_Data for this task_:
----------

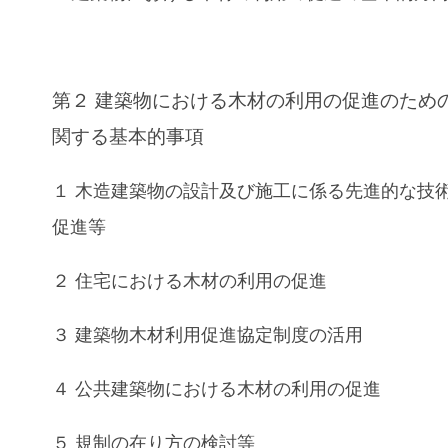
第２ 建築物における木材の利用の促進のため
関する基本的事項
１ 木造建築物の設計及び施工に係る先進的な技
促進等
２ 住宅における木材の利用の促進
３ 建築物木材利用促進協定制度の活用
４ 公共建築物における木材の利用の促進
５ 規制の在り方の検討等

----------

_What is expected_: Write out the whole of the data exactly; the pictures stay out.

_Answer_:
第２ 建築物における木材の利用の促進のため
関する基本的事項
１ 木造建築物の設計及び施工に係る先進的な技
促進等
２ 住宅における木材の利用の促進
３ 建築物木材利用促進協定制度の活用
４ 公共建築物における木材の利用の促進
５ 規制の在り方の検討等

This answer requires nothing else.